◆ **AVAILABLE RECORDS**:
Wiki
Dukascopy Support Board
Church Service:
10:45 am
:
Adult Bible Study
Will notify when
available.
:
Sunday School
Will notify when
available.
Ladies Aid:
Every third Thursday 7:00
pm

---

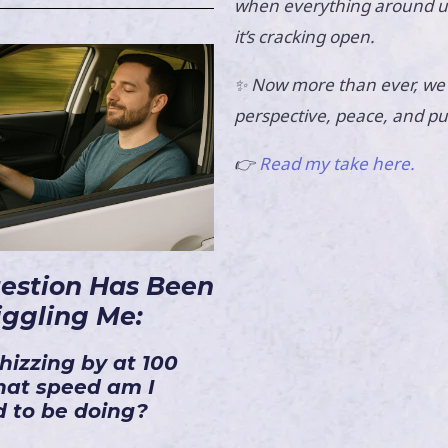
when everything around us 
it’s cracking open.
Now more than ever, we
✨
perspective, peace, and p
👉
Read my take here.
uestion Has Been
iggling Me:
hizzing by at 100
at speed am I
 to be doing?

◆ **WHAT THE TASK ASKS**: Look through the entries above and quote exactly the lines from the line with "Now more than ever, we" to the line with "to be doing?", counting both of those lines.

◆ **WRITTEN SOLUTION**:
Now more than ever, we
✨
perspective, peace, and p
👉
Read my take here.
uestion Has Been
iggling Me:
hizzing by at 100
at speed am I
 to be doing?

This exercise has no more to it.